These two operations allow giving various sections in the script a name. Think of them like named code blocks. Code blocks may also be nested, same as sections. During execution, whenever SectionBeginOp is reached, the name is pushed into a name stack or popped if SectionEndOp is reached.
By sectioning your script code into blocks, you reduce the amount of work needed to track down the offending action because, in the exception message, the name stack will always be available for you.
In principle, if every single operation was a section, you’d be able always know the exact place an error occurs at. However, doing so in practice would mean a lot of visual noise and is unacceptable.
A text stream parser type DSL would be able to imbue every token with tracking information, but Cell DSL does not receive a text stream, but what is essentially already a parse tree, thus sectioning was a compromise.
Besides debugging purposes, sectioning may also be used to document your code by giving various sections a name, however for this purpose using pure Python functions is more appropriate.
Custom formats¶
Finally, it is time to talk about formats. Formats are essentially the main way to modify the outlook of both text and cells in Excel. However, one annoying thing about them is that in XlsxWriter formats can only be changed and applied during writing and some other specific writing operations. Worse still, formats are treated as objects that are added into the Excel sheet and require additional care in order to be useful.
Further exacerbating the issue is the fact that formats cannot be merged together or modified. When working in Excel, one can easily apply changes like making text bold or changing the font without having to rewrite it.
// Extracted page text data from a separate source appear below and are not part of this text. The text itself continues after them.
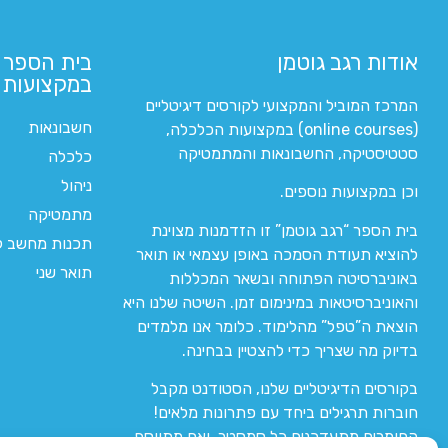
אודות רגב גוטמן
בית הספר 
במקצועות ה
המרכז המוביל והמקצועי לקורסים דיגיטליים
חשבונאות
(online courses) במקצועות הכלכלה,
סטטיסטיקה, החשבונאות והמתמטיקה
כלכלה
ניהול
וכן במקצועות נוספים.
מתמטיקה
בית הספר “רגב גוטמן” זו הזדמנות מצוינת
תכנות מחשב לי
להוציא תעודת הסמכה באופן עצמאי או תואר
תואר שני
באוניברסיטה הפתוחה ובשאר המכללות
והאוניברסיטאות במינימום זמן. השיטה שלנו היא
הוצאת ה”טפל” מהלימוד. כלומר אנו מלמדים
בדיוק מה שצריך כדי להצטיין בבחינה.
בקורסים הדיגיטליים שלנו, הסטודנט מקבל
חוברות תרגילים ביחד עם פתרונות מלאים!
החומרים מתעדכנים כל סמסטר, ואם מתווסף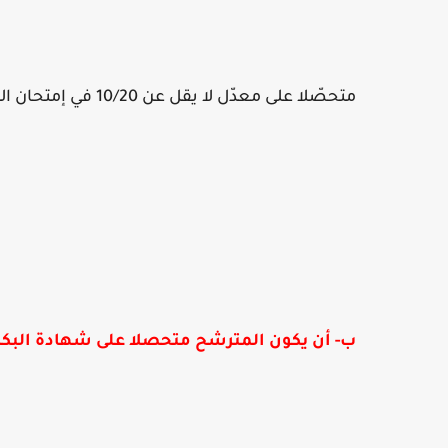
متحصّلا على معدّل لا يقل عن 10/20 في إمتحان البكالوريا.
ب- أن يكون المترشح متحصلا على شهادة البكا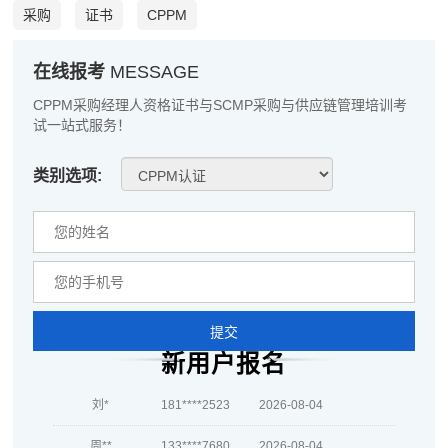
采购
证书
CPPM
陈**
181****9285
2026-08-05
李*
137****2643
2026-08-05
在线报考
MESSAGE
孔**
133****2752
2026-08-05
CPPM采购经理人资格证书与SCMP采购与供应链管理培训考
试一站式服务！
越*
189****8099
2026-08-05
类别选项:
何**
189****7439
2026-08-05
蒋*
139****6639
2026-08-05
肖**
139****5734
2026-08-05
吴**
189****3922
2026-08-05
提交
赵*
133****1865
2026-08-04
新用户报名
刘*
181****2523
2026-08-04
周**
133****7680
2026-08-04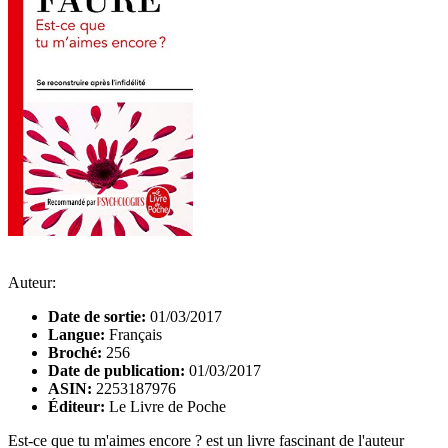
Auteur:
Date de sortie:
01/03/2017
Langue:
Français
Broché:
256
Date de publication:
01/03/2017
ASIN:
2253187976
Éditeur:
Le Livre de Poche
Est-ce que tu m'aimes encore ? est un livre fascinant de l'auteur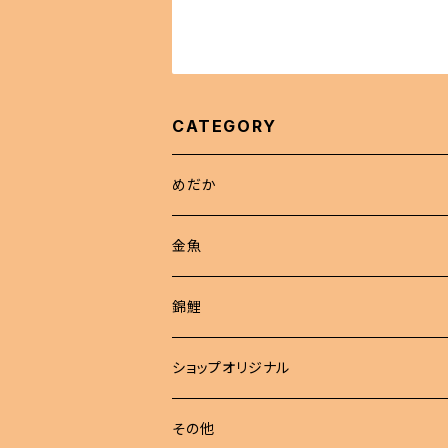
CATEGORY
めだか
現物商品
金魚
成魚
非選別商品
ピンポンパール
錦鯉
若魚
成魚
現物出品
江戸錦
ショップオリジナル
若魚
東錦
めだか 定額
その他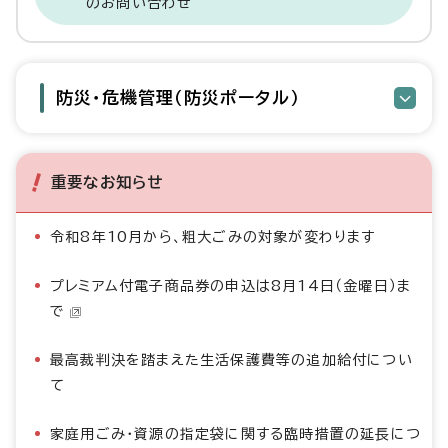
のお問い合わせ
防災・危機管理（防災ポータル）
重要なお知らせ
令和8年10月から、粗大ごみの対象が変わります
プレミアム付電子商品券の申込は8月14日（金曜日）ま
で
最高裁判決を踏まえた生活保護費等の追加給付につい
て
家庭用ごみ・資源の指定袋に関する臨時措置の延長につ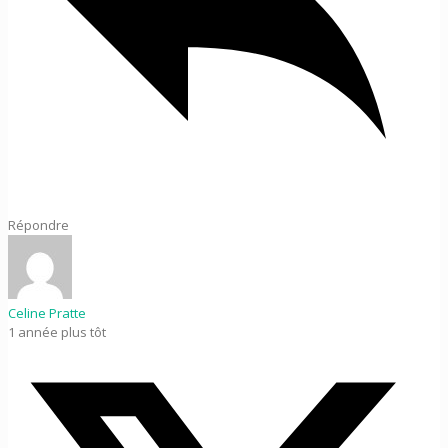
Répondre
Celine Pratte
1 année plus tôt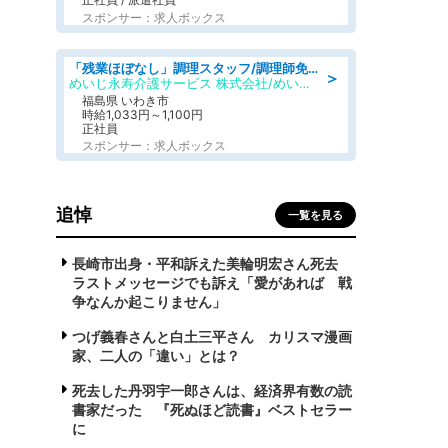
スポンサー：求人ボックス
「残業ほぼなし」調理スタッフ/調理師免許必須/正職員/日勤のみ/住宅型有料老人ホーム
＞
めいじ永寿介護サービス 株式会社/めいじ永寿介護サービスセンター
福島県 いわき市
時給1,033円～1,100円
正社員
スポンサー：求人ボックス
追悼
一覧を見る
長崎市出身・平和訴えた美輪明宏さん死去
ラストメッセージでも訴え「愛があれば 戦
争なんか起こりません」
つげ義春さんと白土三平さん カリスマ漫画
家、二人の「違い」とは？
死去した丹羽宇一郎さんは、経済界有数の読
書家だった 『死ぬほど読書』ベストセラー
に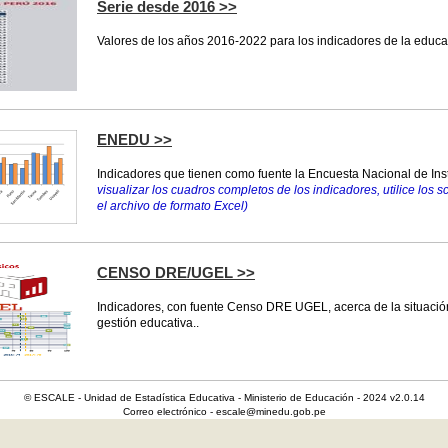
Serie desde 2016 >>
Valores de los años 2016-2022 para los indicadores de la educa
ENEDU >>
Indicadores que tienen como fuente la Encuesta Nacional de In
visualizar los cuadros completos de los indicadores, utilice los s
el archivo de formato Excel)
CENSO DRE/UGEL >>
Indicadores, con fuente Censo DRE UGEL, acerca de la situación
gestión educativa..
© ESCALE - Unidad de Estadística Educativa - Ministerio de Educación - 2024 v2.0.14
Correo electrónico - escale@minedu.gob.pe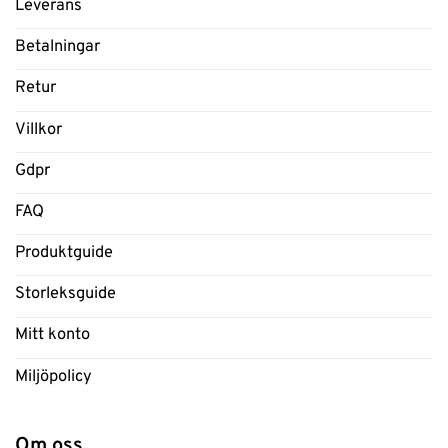
Leverans
Betalningar
Retur
Villkor
Gdpr
FAQ
Produktguide
Storleksguide
Mitt konto
Miljöpolicy
Om oss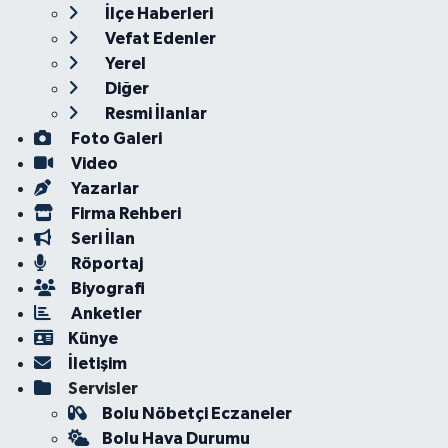
İlçe Haberleri
Vefat Edenler
Yerel
Diğer
Resmi İlanlar
Foto Galeri
Video
Yazarlar
Firma Rehberi
Seri İlan
Röportaj
Biyografi
Anketler
Künye
İletişim
Servisler
Bolu Nöbetçi Eczaneler
Bolu Hava Durumu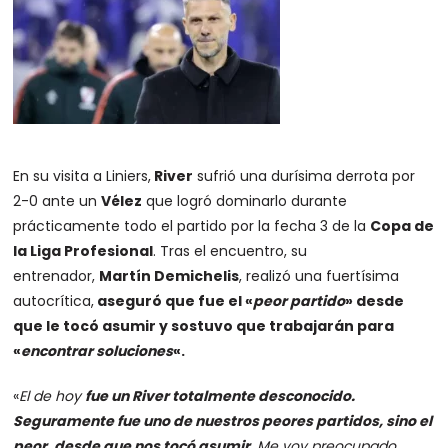
En su visita a Liniers,
River
sufrió una durísima derrota por
2-0 ante un
Vélez
que logró dominarlo durante
prácticamente todo el partido por la fecha 3 de la
Copa de
la Liga Profesional
. Tras el encuentro, su
entrenador,
Martín Demichelis
, realizó una fuertísima
autocrítica,
aseguró que fue el «
peor partido
» desde
que le tocó asumir y sostuvo que trabajarán para
«
encontrar soluciones
«.
«
El de hoy
fue un River totalmente desconocido.
Seguramente fue uno de nuestros peores partidos, sino el
peor, desde que nos tocó asumir
. Me voy preocupado,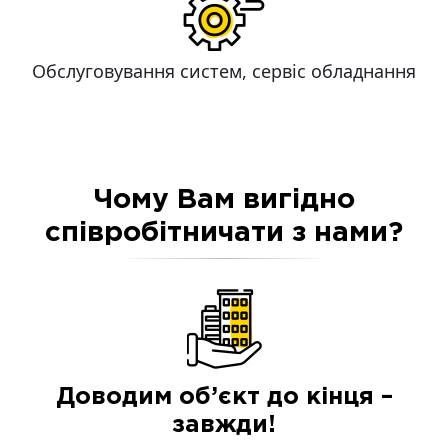
Обслуговування систем, сервіс обладнання
Чому Вам вигідно
співробітничати з нами?
Доводим об’єкт до кінця –
завжди!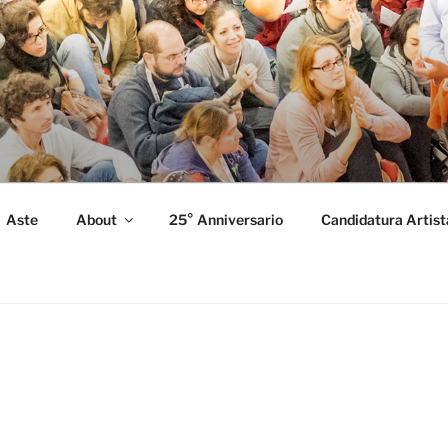
FORMANCE
 Performance.
Aste
About
25° Anniversario
Candidatura Artist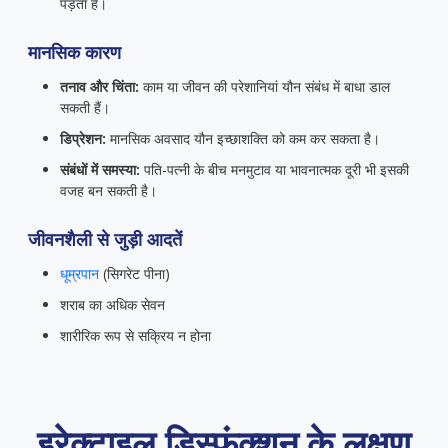
पड़ता है।
मानसिक कारण
तनाव और चिंता:
काम या जीवन की परेशानियां यौन संबंध में बाधा डाल
सकती हैं।
डिप्रेशन:
मानसिक अवसाद यौन इच्छाशक्ति को कम कर सकता है।
संबंधों में समस्या:
पति-पत्नी के बीच मनमुटाव या भावनात्मक दूरी भी इसकी
वजह बन सकती है।
जीवनशैली से जुड़ी आदतें
धूम्रपान
(सिगरेट पीना)
शराब का अधिक सेवन
शारीरिक रूप से सक्रिय न होना
इरेक्टाइल डिस्फंक्शन के लक्षण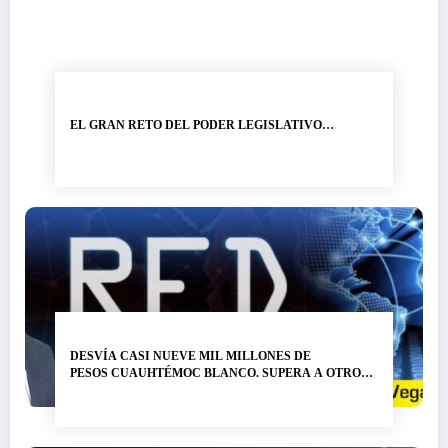
EL GRAN RETO DEL PODER LEGISLATIVO…
DESVÍA CASI NUEVE MIL MILLONES DE
PESOS CUAUHTÉMOC BLANCO. SUPERA A OTRO
LADRÓN DE NOMBRE GRACO RAMÍREZ…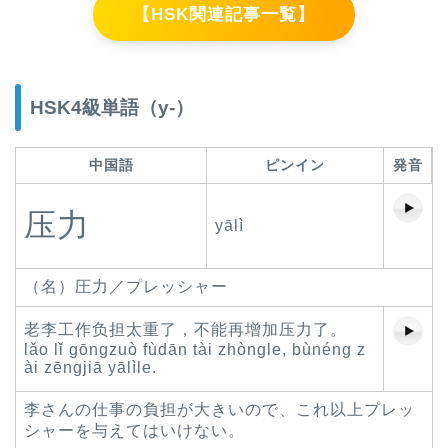
【HSK関連記事一覧】
HSK4級単語（y-）
中国語
ピンイン
発音
压力
yālì
（名）圧力／プレッシャー
老李工作负担太重了，不能再增加压力了。
lǎo lǐ gōngzuò fùdān tài zhòngle, bùnéng z
ài zēngjiā yālìle.
李さんの仕事の負担が大きいので、これ以上プレッ
シャーを与えてはいけない。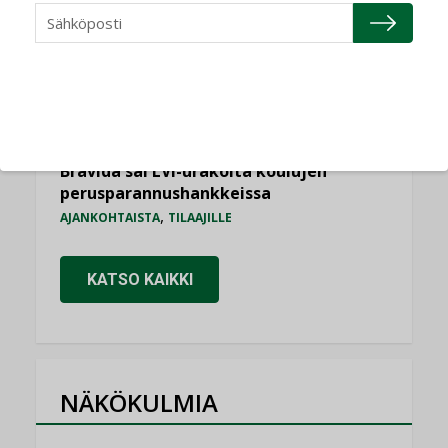
,
,
KOLUMNI
LEHDEN ARTIKKELIT
TILAAJILLE
Sähköistyminen kasvaa voimakkaasti:
”Tulevat kilpailuedut syntyvät, kun
erilliset teknologiat tuodaan yhteen”
,
AJANKOHTAISTA
TILAAJILLE
Bravida sai LVI-urakoita koulujen
perusparannushankkeissa
,
AJANKOHTAISTA
TILAAJILLE
KATSO KAIKKI
NÄKÖKULMIA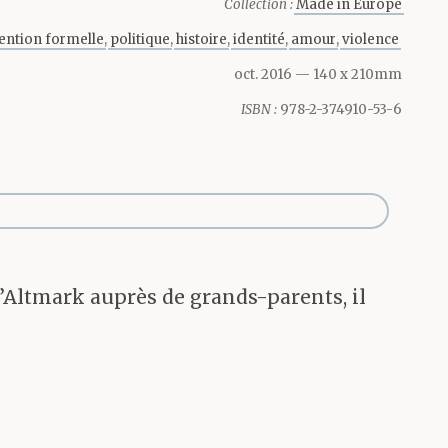
Collection :
Made in Europe
hère en
ention formelle
politique
histoire
identité
amour
violence
oct. 2016
— 140 x 210mm
des
ISBN :
978-2-374910-53-6
orage
son d’une
e eux paraît
l’Altmark auprès de grands-parents, il
lement le
le de temps à
&buissons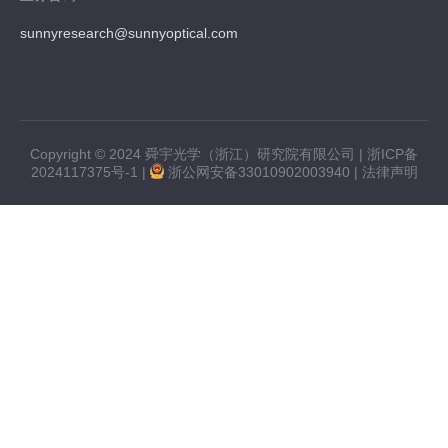
sunnyresearch@sunnyoptical.com
Copyright © 2024 舜宇光学（浙江）研究院有限公司 |
浙ICP备
2024117375号-1
|
浙公网安备33010902003940
|
法律声明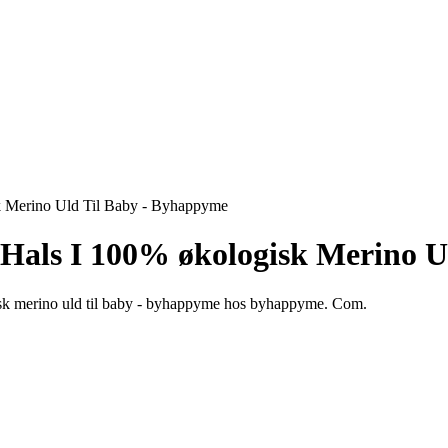
 Merino Uld Til Baby - Byhappyme
als I 100% økologisk Merino U
isk merino uld til baby - byhappyme hos byhappyme. Com.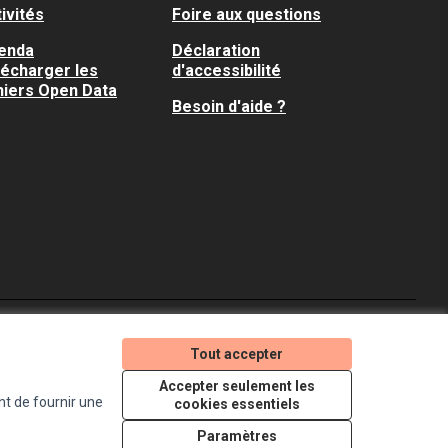
ivités
Foire aux questions
enda
Déclaration
lécharger les
d'accessibilité
hiers Open Data
Besoin d'aide ?
Je participe ! sur X
Je participe ! sur Faceboo
Je participe ! sur In
Tout accepter
(Lien externe)
(Lien externe)
(Lien externe)
Accepter seulement les
nt de fournir une
cookies essentiels
Licence Creative Comm
(Lien externe)
Paramètres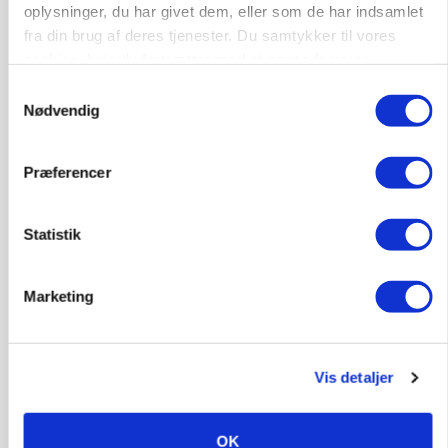
POLITIK
oplysninger, du har givet dem, eller som de har indsamlet
»Nu stopper I«: Landbrugsdebattør og
fra din brug af deres tjenester. Du samtykker til vores
protestgruppe vil demonstrere mod ny
cookies, hvis du fortsætter med at anvende vores
gødskningslov
hjemmeside.
Samtykkevalg
Nødvendig
Præferencer
Statistik
Marketing
POLITIK
Folketinget behandler ny gødskningslov: Sådan
kan den ændre din bedrift fra 2027
Vis detaljer
OK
By contrast, XlsxWriter will require you to manually transfer information about the original format in the target cell, so, if you just want to make text bold in a specific cell, you have to also make sure to specify the font name, size and other features.
Even though you are essentially just trying to compose two formats together, in reality you are merging them manually and it’s your responsibility to make sure information is carried all the way through.
Cell DSL removes the need to keep track of those details and utilizes its own special type in order to make formats easily composable.
- class xlsxwriter_celldsl.formats.FormatDict[source]
A special variant of vanilla dictionary that implement __or__ and __hash__. Used to create and merge formats.
Examples
>>> F = FormatDict >>> F1 = F({'font_name': 'Arial'}) >>> F2 = F({'font_size': 12}) >>> F3 = F({'font_name': 'Arial', 'font_size': 12}) >>> F1 | F2 == F3 True >>> F2 | F1 == F3 True >>> hash(F1 | F2) == hash(F3) True
Using this type, you can forget about keeping track of redundant format details and instead treat format objects as a composition of smaller format traits.
All operations that utilize a format as one of the parameters will only accept FormatDict and plain dictionaries. During execution, handling converting format dictionaries into actual format objects will be done implicitly and in a way that creates the least amount of formats necessary, thus completely removing any need to deal with raw format objects directly.
Warning
There is an explicit base format used in all operations.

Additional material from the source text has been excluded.